┌──
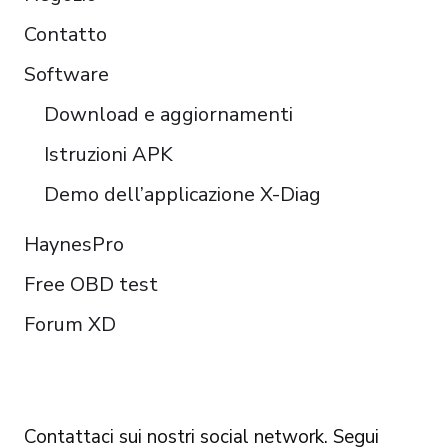
Contatto
Software
Download e aggiornamenti
Istruzioni APK
Demo dell’applicazione X-Diag
HaynesPro
Free OBD test
Forum XD
FOLLOW US
Contattaci sui nostri social network. Segui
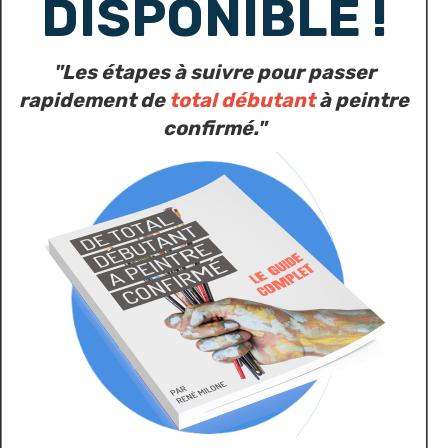
DISPONIBLE !
"Les étapes à suivre pour passer
rapidement de
total débutant
à peintre
confirmé."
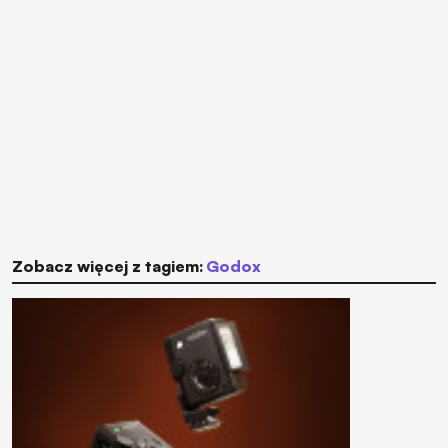
Zobacz więcej z tagiem:
Godox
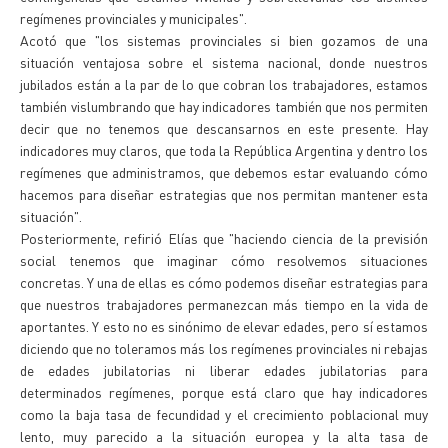
regímenes provinciales y municipales".
Acotó que "los sistemas provinciales si bien gozamos de una
situación ventajosa sobre el sistema nacional, donde nuestros
jubilados están a la par de lo que cobran los trabajadores, estamos
también vislumbrando que hay indicadores también que nos permiten
decir que no tenemos que descansarnos en este presente. Hay
indicadores muy claros, que toda la República Argentina y dentro los
regímenes que administramos, que debemos estar evaluando cómo
hacemos para diseñar estrategias que nos permitan mantener esta
situación".
Posteriormente, refirió Elías que "haciendo ciencia de la previsión
social tenemos que imaginar cómo resolvemos situaciones
concretas. Y una de ellas es cómo podemos diseñar estrategias para
que nuestros trabajadores permanezcan más tiempo en la vida de
aportantes. Y esto no es sinónimo de elevar edades, pero sí estamos
diciendo que no toleramos más los regímenes provinciales ni rebajas
de edades jubilatorias ni liberar edades jubilatorias para
determinados regímenes, porque está claro que hay indicadores
como la baja tasa de fecundidad y el crecimiento poblacional muy
lento, muy parecido a la situación europea y la alta tasa de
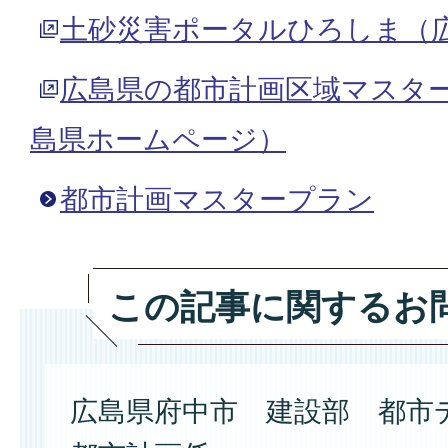
土砂災害ポータルひろしま（
広島県の都市計画区域マスタ
島県ホームページ）
都市計画マスタープラン
この記事に関するお
広島県府中市 建設部 都市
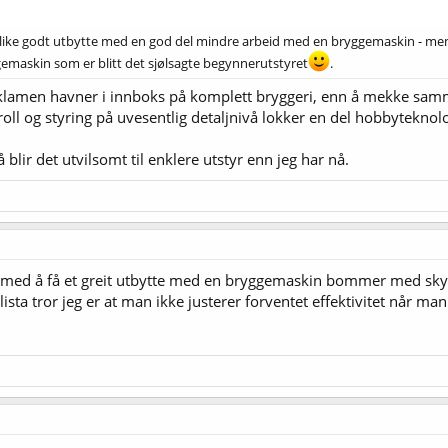
å like godt utbytte med en god del mindre arbeid med en bryggemaskin - men 
ggemaskin som er blitt det sjølsagte begynnerutstyret
.
klamen havner i innboks på komplett bryggeri, enn å mekke sammen 
oll og styring på uvesentlig detaljnivå lokker en del hobbyteknol
 blir det utvilsomt til enklere utstyr enn jeg har nå.
er med å få et greit utbytte med en bryggemaskin bommer med skyll
ista tror jeg er at man ikke justerer forventet effektivitet når ma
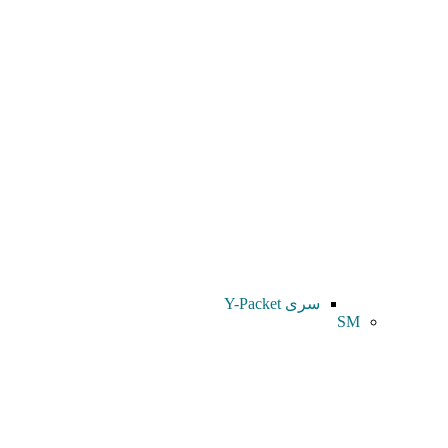
سری Y-Packet
SM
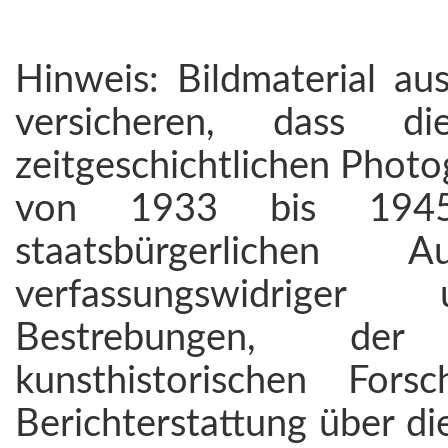
Hinweis: Bildmaterial au
versicheren, dass 
zeitgeschichtlichen Photo
von 1933 bis 194
staatsbürgerlichen
verfassungswidriger 
Bestrebungen, der 
kunsthistorischen For
Berichterstattung über d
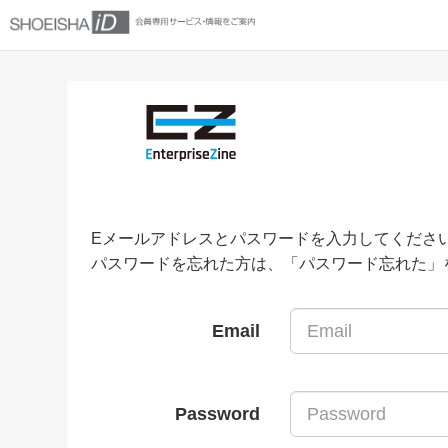
Eメールアドレスとパスワードを入力してくださ
パスワードを忘れた方は、「パスワード忘れた」
Email
Password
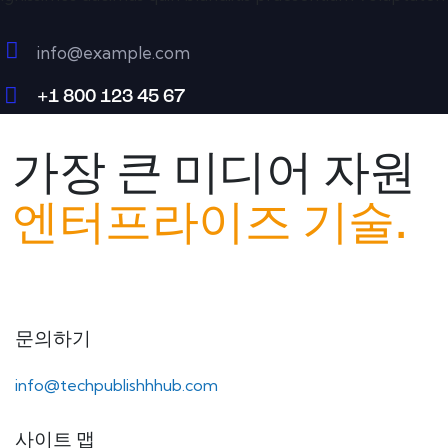
info@example.com
E-
+1 800 123 45 67
m
Ph
ail:
on
가장 큰 미디어 자원
e:
엔터프라이즈 기술.
문의하기
info@techpublishhhub.com
사이트 맵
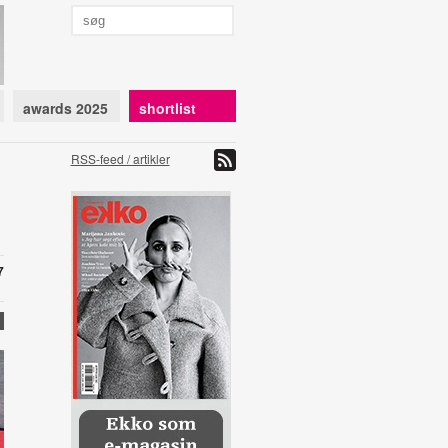
awards 2025
shortlist
RSS-feed / artikler
7
)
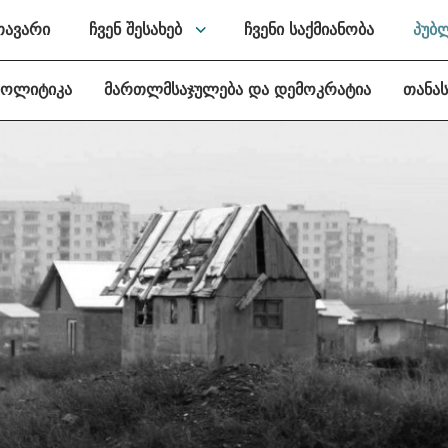
თავარი
ჩვენ შესახებ
ჩვენი საქმიანობა
პუბ
პოლიტიკა
მართლმსაჯულება და დემოკრატია
თანა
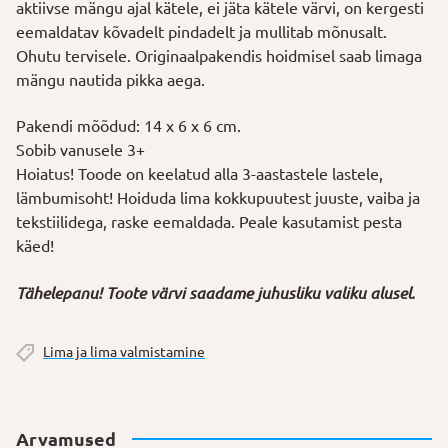
aktiivse mängu ajal kätele, ei jäta kätele värvi, on kergesti
eemaldatav kõvadelt pindadelt ja mullitab mõnusalt.
Ohutu tervisele. Originaalpakendis hoidmisel saab limaga
mängu nautida pikka aega.
Pakendi mõõdud: 14 x 6 x 6 cm.
Sobib vanusele 3+
Hoiatus! Toode on keelatud alla 3-aastastele lastele,
lämbumisoht! Hoiduda lima kokkupuutest juuste, vaiba ja
tekstiilidega, raske eemaldada. Peale kasutamist pesta
käed!
Tähelepanu! Toote värvi saadame juhusliku valiku alusel.
Lima ja lima valmistamine
Arvamused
└──
*YOUR TASK*.
Pictures aside, return exactly the lines from the data above, starting at the line that has "RSS-feed / artikler" and ending at the line that has "Ohutu tervisele. Originaalpakendis", both included.

*OUTPUT OF THE TASK*.
RSS-feed / artikler
7
)
თავარი
ჩვენ შესახებ
ჩვენი საქმიანობა
პუბ
პოლიტიკა
მართლმსაჯულება და დემოკრატია
თანა
aktiivse mängu ajal kätele, ei jäta kätele värvi, on kergesti
eemaldatav kõvadelt pindadelt ja mullitab mõnusalt.
Ohutu tervisele. Originaalpakendis hoidmisel saab limaga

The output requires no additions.